Il n'avait jamais eu l'impression que ce manoir renfermait quoique ce soit de secret ou de mystérieux, si on exceptait les milliers d'œuvres d'art spoliées dans son pays et ses deux alliés, qu'on lui avait confié la vertigineuse tâche d'inventorier en vue d'en rechercher les propriétaires. La présence de ces milliers tableaux, dessins ou autres sculptures étaient surprenante voire incongrue dans ce manoir perdu en pleine campagne germalienne, mais elle n'avait plus rien d'un secret.

Pas de mystère. Du moins, c'est ce que Jack croyait. Jusqu'à ce qu'il retrouve Ianto Jones à genoux et en sanglots dans une des pièces inutilisées du sous-sol.

Ça faisait un bon moment qu'il le cherchait, le bougre. Jack avait besoin de la liste de tableaux qu'on avait pu relier au grand collectionneur Koen. C'était Ianto qui l'avait établi et pas moyen de savoir ce qu'il en avait fait.

Il fallait dire que la communication, ce n'était franchement pas le fort de cet homme. Jack, comme Tosh et Owen, faisait tout pour qu'il ne sente pas comme un prisonnier mais il en avait le comportement : craintif, renfermé, sur ses gardes, solitaire.

Il n'avait rien des officiers germaliens que Jack, Tosh et Owen avaient pris l'habitude de côtoyer pour leur plus grand déplaisir lorsque leur pays avait été occupé. Ces derniers étaient mal-polis, arrogants et brutaux dès que l'occasion s'en présentait.

Ianto Jones était tout le contraire. Calme. Polis. Discret. Travailleur. Jack aurait tant voulu qu'il ne sente pas comme un esclave – ce qu'il n'était d'ailleurs pas. Le gouvernement allié qui avait repris la direction de la Germalie, le pays de Ianto, après la défaite de l'armée germalienne et la chute de son gouvernement, avait bien précisé que les prisonniers de guerre affectés à l'effort de reconstruction devaient être bien traités, logés et nourris, comme des travailleurs ordinaires. Sauf qu'ils n'étaient pas payés. Ils étaient là, contre leur volonté avouons-le, pour expier la dette que leur pays avait envers trois pays frontaliers après les avoir attaqués et envahis.

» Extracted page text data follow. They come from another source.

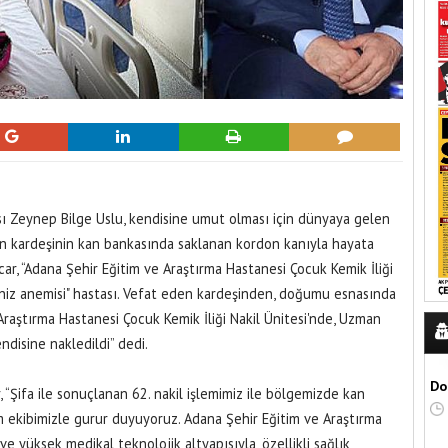
sı Zeynep Bilge Uslu, kendisine umut olması için dünyaya gelen
n kardeşinin kan bankasında saklanan kordon kanıyla hayata
car, “Adana Şehir Eğitim ve Araştırma Hastanesi Çocuk Kemik İliği
eniz anemisi" hastası. Vefat eden kardeşinden, doğumu esnasında
Araştırma Hastanesi Çocuk Kemik İliği Nakil Ünitesi'nde, Uzman
ndisine nakledildi” dedi.
Do
, “Şifa ile sonuçlanan 62. nakil işlemimiz ile bölgemizde kan
 ekibimizle gurur duyuyoruz. Adana Şehir Eğitim ve Araştırma
e yüksek medikal teknolojik altyapısıyla, özellikli sağlık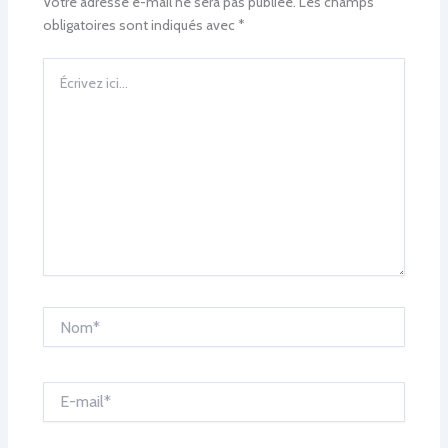
Votre adresse e-mail ne sera pas publiée.
Les champs
obligatoires sont indiqués avec
*
Écrivez
ici…
Nom*
E-
mail*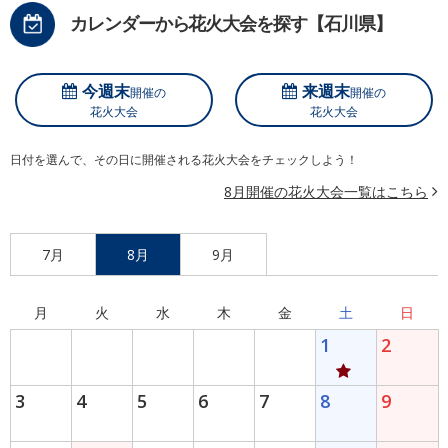
カレンダーから花火大会を探す【石川県】
今週末
来週末
開催の
開催の
花火大会
花火大会
日付を選んで、その日に開催される花火大会をチェックしよう！
8月開催の花火大会一覧はこちら
7月
8月
9月
月
火
水
木
金
土
日
1
2
3
4
5
6
7
8
9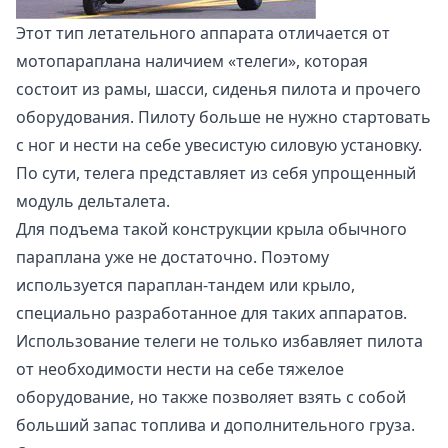
Этот тип летательного аппарата отличается от
мотопараплана наличием «телеги», которая
состоит из рамы, шасси, сиденья пилота и прочего
оборудования. Пилоту больше не нужно стартовать
с ног и нести на себе увесистую силовую установку.
По сути, телега представляет из себя упрощенный
модуль дельталета.
Для подъема такой конструкции крыла обычного
параплана уже не достаточно. Поэтому
используется параплан-тандем или крыло,
специально разработанное для таких аппаратов.
Использование телеги не только избавляет пилота
от необходимости нести на себе тяжелое
оборудование, но также позволяет взять с собой
больший запас топлива и дополнительного груза.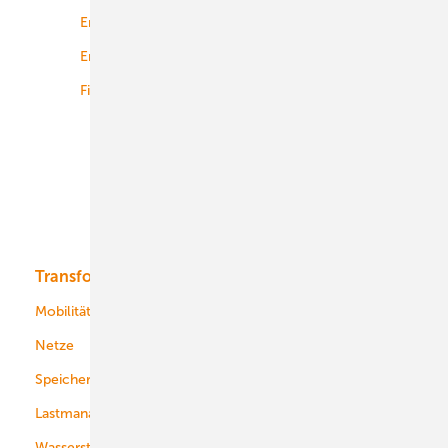
Energierecht
Planung
Energiemärkte weltweit
Logistik
Finanzierung
Betrieb
Onshore-Wind
Offshore-Wind
Solar
Bioenergie
Transformation
Energieversorger
Service
Mobilität
Kommunen
Netze
Stadtwerke
Speicher
Energiekonzerne
Lastmanagement
Wasserstoff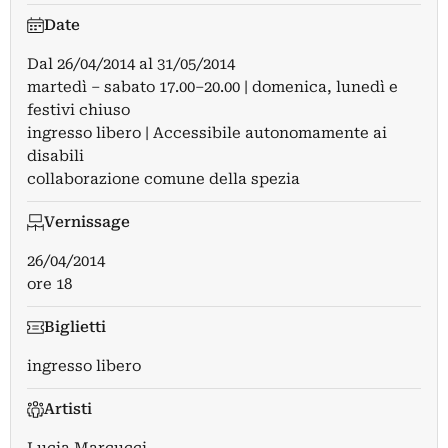
Date
Dal
26/04/2014
al
31/05/2014
martedì – sabato 17.00–20.00 | domenica, lunedì e
festivi chiuso
ingresso libero | Accessibile autonomamente ai
disabili
collaborazione comune della spezia
Vernissage
26/04/2014
ore 18
Biglietti
ingresso libero
Artisti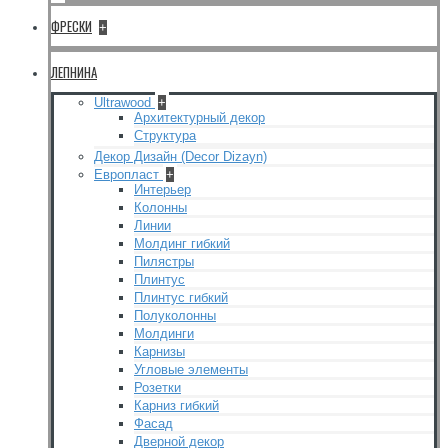
ФРЕСКИ
+
ЛЕПНИНА
Ultrawood
+
Архитектурный декор
Структура
Декор Дизайн (Decor Dizayn)
Европласт
+
Интерьер
Колонны
Линии
Молдинг гибкий
Пилястры
Плинтус
Плинтус гибкий
Полуколонны
Молдинги
Карнизы
Угловые элементы
Розетки
Карниз гибкий
Фасад
Дверной декор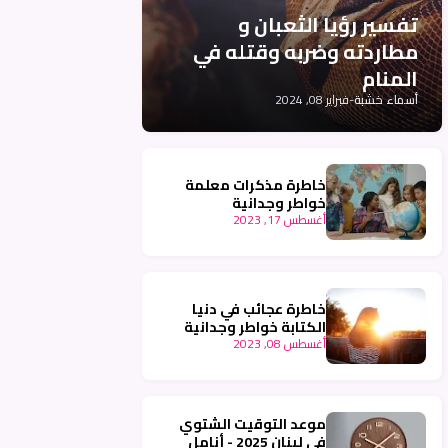
تفسير رؤيا الثعبان و
مطاردته وضربه وقتله في
المنام
أسماء خشبة
-
فبراير 08, 2024
خاطرة مذكرات معلمة
خواطر وجدانية
أغسطس 17, 2023
خاطرة عجائب في دنيا
الكتابة خواطر وجدانية
أغسطس 08, 2023
موعد التوقيت الشتوي
في لبنان 2025 - أنامل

Jack n'était absolument pas d'accord avec cela. Ce raisonnement de « vous avez joué aux cons, vous devez payer maintenant ». Répondre à la contrainte par la contrainte. C'était absolument contraire à tout ce en quoi il croyait. Mais on ne lui avait pas demandé son avis.

Lorsque ses supérieurs l'avaient contacté pour lui dire qu'un prisonnier germalien allait être affecté au manoir Torchwood et placé sous ses ordres, il avait poussé de hauts cris. Et il s'était vu rétorquer sèchement qu'on se fichait bien de son opinion. Jack avait donc du faire contre mauvaise fortune bon cœur et admettre que la tâche qu'il devait accomplir ici était tellement vaste qu'un peu d'aide supplémentaire ne serait sûrement pas superflue.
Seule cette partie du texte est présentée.